I thus find the gap between his rhetoric and behavior a legitimate area of contention, difference and discussion.

Comment by Marc Rogers on 10/13/11 at 1:38 pm

The Ocuupy Wall Street protests, that started in New York City and have now spread across the globe, are not only a refutation of the corporate-bought-and-dominated Democratic and Republican parties- they are also a refutation of Dennis’ beliefs that change for the commonweal is deleterious to the country’s wellbeing and that the whole( all the people) are greater than the sum of its parts( the individual).

May the OWS MOVEMENT correct the inequities that have hurt the United States both nationally and internationally and may the people of this great country refute and jettison the Prager beliefs and policies that have resulted in such financial and moral destitution.

Comment by Marc Rogers on 10/15/11 at 10:18 am

Please someone tell these meaningless “occupy Wallstreeters” to protest this President’s failed economic policies that are crippling our nation and support a new candidate for President.

Comment by Earl on 10/15/11 at 11:44 am

You are making this a consertvative vs. liberal fight, Earl and not a people vs corporation fight, with both parties sipping at the fiscal corporate trough.

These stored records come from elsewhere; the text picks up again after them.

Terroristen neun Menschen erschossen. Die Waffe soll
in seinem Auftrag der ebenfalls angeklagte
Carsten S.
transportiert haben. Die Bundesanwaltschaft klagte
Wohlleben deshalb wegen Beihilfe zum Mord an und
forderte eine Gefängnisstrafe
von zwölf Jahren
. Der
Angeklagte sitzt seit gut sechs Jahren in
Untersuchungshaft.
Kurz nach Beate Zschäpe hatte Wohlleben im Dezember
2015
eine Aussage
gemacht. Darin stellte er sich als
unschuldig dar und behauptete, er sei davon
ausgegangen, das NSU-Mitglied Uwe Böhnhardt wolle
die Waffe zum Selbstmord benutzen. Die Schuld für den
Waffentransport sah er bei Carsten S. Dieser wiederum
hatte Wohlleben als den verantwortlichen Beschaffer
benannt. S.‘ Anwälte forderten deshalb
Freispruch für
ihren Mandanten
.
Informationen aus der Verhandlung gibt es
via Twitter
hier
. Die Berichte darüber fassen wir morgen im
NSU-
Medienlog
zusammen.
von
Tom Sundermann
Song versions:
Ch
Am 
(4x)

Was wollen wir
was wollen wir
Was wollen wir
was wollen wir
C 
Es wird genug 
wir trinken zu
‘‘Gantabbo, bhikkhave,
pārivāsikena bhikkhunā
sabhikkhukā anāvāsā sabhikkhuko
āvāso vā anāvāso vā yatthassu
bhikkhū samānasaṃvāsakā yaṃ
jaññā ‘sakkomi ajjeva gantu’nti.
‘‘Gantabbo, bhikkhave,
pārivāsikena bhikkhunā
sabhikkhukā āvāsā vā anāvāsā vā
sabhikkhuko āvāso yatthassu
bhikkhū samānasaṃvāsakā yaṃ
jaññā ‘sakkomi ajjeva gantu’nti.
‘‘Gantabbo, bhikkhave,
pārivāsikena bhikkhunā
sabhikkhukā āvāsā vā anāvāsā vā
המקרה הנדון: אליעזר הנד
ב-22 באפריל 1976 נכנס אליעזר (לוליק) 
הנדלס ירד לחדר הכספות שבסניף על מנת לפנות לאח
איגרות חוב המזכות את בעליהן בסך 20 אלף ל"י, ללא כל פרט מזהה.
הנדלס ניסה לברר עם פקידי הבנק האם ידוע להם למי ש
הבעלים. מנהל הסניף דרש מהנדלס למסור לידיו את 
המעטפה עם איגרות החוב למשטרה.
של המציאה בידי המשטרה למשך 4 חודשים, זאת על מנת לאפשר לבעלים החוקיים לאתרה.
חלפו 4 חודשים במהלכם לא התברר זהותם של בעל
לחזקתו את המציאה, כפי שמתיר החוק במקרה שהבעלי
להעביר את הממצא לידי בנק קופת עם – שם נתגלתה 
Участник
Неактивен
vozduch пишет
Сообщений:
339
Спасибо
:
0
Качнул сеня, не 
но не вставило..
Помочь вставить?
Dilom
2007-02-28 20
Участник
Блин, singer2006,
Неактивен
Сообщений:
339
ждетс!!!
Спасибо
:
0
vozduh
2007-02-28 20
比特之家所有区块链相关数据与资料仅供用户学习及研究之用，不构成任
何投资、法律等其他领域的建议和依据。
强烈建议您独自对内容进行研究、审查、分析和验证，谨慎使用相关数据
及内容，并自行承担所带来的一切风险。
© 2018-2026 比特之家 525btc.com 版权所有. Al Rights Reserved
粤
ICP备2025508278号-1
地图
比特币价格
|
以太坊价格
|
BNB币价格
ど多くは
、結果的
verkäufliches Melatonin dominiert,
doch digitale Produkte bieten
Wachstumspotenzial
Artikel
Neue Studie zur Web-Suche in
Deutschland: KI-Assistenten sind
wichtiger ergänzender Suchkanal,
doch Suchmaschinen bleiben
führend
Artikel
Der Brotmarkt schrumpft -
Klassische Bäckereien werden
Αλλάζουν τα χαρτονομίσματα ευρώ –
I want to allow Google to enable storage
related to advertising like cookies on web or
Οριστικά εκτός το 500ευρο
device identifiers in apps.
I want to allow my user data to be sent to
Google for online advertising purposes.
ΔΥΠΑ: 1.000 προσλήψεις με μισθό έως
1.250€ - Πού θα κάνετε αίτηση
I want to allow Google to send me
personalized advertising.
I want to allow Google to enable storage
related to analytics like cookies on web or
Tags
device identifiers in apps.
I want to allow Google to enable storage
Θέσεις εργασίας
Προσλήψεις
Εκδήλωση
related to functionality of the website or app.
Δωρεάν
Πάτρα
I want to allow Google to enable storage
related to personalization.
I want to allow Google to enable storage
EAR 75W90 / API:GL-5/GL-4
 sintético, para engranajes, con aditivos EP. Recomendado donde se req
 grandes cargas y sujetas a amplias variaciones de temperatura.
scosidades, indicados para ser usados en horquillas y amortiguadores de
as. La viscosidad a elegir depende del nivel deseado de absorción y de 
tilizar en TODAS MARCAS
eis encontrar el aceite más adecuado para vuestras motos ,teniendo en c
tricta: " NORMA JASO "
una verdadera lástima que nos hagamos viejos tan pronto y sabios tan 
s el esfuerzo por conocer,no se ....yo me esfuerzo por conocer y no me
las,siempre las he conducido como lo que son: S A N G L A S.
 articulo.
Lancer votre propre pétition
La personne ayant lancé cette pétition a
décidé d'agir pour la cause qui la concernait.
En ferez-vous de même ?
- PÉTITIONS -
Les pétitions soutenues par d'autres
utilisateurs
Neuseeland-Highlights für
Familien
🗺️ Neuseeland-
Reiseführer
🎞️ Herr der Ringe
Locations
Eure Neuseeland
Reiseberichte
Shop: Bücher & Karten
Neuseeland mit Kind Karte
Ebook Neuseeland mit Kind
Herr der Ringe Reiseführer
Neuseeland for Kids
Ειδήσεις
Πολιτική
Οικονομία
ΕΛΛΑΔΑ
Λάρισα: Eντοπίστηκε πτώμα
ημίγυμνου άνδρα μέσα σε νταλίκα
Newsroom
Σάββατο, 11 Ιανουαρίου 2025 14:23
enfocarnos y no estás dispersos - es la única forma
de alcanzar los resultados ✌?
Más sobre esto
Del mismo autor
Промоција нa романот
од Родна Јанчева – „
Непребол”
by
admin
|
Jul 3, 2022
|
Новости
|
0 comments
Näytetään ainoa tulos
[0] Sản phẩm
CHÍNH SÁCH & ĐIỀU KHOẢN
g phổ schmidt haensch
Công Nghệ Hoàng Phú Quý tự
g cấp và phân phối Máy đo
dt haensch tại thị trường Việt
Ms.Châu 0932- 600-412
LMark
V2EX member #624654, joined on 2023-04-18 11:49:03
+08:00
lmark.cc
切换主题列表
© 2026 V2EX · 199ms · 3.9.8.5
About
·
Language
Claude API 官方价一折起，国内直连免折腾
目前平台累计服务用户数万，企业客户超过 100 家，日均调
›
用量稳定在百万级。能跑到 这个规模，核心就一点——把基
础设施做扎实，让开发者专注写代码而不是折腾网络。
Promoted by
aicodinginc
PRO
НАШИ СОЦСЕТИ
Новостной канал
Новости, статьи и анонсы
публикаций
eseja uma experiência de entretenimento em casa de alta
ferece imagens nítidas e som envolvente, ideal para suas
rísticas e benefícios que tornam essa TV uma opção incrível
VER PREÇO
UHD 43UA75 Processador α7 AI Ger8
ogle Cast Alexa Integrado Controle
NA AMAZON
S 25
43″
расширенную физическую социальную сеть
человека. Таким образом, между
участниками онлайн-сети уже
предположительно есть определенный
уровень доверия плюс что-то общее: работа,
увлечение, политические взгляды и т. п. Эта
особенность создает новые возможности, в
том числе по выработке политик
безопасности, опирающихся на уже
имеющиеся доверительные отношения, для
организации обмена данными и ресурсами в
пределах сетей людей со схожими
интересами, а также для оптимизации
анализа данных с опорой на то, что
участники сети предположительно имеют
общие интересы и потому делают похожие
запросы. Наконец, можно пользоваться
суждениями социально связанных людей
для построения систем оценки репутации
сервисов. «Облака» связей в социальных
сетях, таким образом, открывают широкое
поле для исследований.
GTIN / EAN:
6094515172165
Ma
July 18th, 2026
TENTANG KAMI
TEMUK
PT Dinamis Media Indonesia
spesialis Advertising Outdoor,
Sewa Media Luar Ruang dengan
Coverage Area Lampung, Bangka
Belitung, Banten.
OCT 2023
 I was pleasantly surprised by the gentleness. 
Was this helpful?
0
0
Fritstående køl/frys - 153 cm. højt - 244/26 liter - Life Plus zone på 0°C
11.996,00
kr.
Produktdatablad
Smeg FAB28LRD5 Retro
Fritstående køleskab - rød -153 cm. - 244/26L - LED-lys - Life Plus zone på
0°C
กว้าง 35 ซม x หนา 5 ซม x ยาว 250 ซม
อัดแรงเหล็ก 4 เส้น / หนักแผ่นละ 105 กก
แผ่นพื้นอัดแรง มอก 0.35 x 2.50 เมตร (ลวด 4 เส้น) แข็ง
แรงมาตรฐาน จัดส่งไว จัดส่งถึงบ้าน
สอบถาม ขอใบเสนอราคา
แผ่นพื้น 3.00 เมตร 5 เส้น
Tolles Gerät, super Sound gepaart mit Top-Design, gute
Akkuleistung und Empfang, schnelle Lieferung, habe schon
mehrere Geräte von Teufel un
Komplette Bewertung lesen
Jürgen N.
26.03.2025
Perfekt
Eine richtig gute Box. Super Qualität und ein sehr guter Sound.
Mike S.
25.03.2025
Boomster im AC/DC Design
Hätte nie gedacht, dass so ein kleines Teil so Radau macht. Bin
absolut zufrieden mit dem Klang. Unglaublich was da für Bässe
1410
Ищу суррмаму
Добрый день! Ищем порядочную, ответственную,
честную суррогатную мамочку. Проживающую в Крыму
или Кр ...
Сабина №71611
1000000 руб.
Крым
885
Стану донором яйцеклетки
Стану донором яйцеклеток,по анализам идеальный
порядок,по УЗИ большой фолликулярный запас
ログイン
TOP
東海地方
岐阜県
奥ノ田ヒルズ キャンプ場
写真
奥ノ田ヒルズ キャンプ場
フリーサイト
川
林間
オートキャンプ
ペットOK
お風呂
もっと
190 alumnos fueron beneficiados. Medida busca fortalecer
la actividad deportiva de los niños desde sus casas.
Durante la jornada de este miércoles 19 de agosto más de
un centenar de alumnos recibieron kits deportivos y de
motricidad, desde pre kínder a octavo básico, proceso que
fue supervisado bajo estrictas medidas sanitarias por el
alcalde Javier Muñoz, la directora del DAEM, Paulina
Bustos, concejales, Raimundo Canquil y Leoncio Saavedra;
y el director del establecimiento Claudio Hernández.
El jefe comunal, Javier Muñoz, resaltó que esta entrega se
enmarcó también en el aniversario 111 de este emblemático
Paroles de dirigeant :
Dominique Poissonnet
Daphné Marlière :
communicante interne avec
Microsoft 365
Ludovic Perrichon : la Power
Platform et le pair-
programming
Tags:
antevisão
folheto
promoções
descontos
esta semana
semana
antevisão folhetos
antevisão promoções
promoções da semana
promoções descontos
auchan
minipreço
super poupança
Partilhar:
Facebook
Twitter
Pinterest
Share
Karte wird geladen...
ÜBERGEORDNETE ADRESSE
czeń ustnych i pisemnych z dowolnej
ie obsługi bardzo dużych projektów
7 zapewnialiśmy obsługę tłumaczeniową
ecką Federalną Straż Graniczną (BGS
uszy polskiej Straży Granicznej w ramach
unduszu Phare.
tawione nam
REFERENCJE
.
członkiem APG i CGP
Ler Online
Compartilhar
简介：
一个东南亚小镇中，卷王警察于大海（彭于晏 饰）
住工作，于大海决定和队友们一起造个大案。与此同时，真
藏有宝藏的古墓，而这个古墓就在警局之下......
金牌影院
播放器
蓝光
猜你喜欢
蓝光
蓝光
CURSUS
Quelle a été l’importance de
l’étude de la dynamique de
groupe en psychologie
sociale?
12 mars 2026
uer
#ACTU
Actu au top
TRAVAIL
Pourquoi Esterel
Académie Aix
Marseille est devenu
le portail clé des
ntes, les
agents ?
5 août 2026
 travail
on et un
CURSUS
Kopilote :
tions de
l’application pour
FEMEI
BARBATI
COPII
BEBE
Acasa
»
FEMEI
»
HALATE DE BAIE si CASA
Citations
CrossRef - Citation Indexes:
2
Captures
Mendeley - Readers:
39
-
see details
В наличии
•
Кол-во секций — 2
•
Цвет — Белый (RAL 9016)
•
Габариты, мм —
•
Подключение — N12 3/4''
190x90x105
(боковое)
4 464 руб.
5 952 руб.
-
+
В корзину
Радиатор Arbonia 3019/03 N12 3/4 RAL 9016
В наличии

According to the nonpartisan Congrssional Budget office, Reagan increased the national debt by 189%; Bush I by 55%; Clinton by 37%; Bush II by 86% and Obama by 35%.

And we will never know if this president’s policies would work or not as long as the Party of No to anything and everything suggested by Obama continues to filibuster and as the last 30 years so clearly indicate, show their complete disregard for people like you Earl and me.

Comment by Marc Rogers on 10/15/11 at 12:23 pm

I truly liked Dennis Prager’s article about becoming a better person. It gave me great comfort today, where I felt a bit down, because I often feel judged based on external things, such as my success, possessions, looks, family status, cultural origin, rather than my character. Thank you.

Comment by Sabine De La Boussiere on 10/15/11 at 5:23 pm

Marc, since Dennis Prager’s radio program is available on Podcast, please site some examples of the “detestable expletives” Dennis has used either on the radio or in print. I have listened to his show for over 5 years and find him to be the kindest talk show host among both conservatives and liberal.

Comment by Jay on 10/19/11 at 7:58 am

Putting aside my vast ideological disagreements with Dennis, I appreciate Jay the proffered opportunity to respond:

When I debated Dennis in person, and due to our political differences, he tried to use his size and bulk in an intimidating and hectoring fashion- unluckily for him, I am physically taller and bigger.

When I wrote an admittedly excoriating letter into the Journal critiquing his views and the hypocritical chasm between his word and deed, his riposte assigned me a psychiatric label and strongly suggested that I needed psychological help( by the way, I have a Ph.D in psychology).

Comment by Marc Rogers on 10/19/11 at 12:33 pm

When other people honestly differ and do not defer to his political views, he accuses them of promulgating ad hominem polemics, an accusation that is the main weapon in his verbal and written arsenal.

A few weeks ago, he tore apart a letter written by a Rabbi who is a Rebbe in the truest sense of the word, using language so eviscerating and denigrating as to make one’s face blanch.

Comment by Marc Rogers on 10/19/11 at 12:39 pm

And finally, when I disagree with his pronounced conservatism and his endless tirade for everything liberal, his followers have showered me with expletives and one even threatened, with his friends, to physically hurt me.

I thank you Jay for listening to my point-of- view and you sound like a man whose mind is open and whose heart is warm and solicitous.

I wish you and yours a Happy and Healthy New Year.

Comment by Marc Rogers on 10/19/11 at 12:43 pm

I do have a Ph.D. in Psychology, that is a fact.

Another fact is that I will let Straight Shooter and anyone else have their say about me and let the Journal’s readers come to their own decisions.

I promise that I will not participate in anymore debates regarding Dennis and let him and his followers rise or fall on their own statements.

Everyone have a Happy and Healthy New Year as well as extending the same wishes to your loved ones.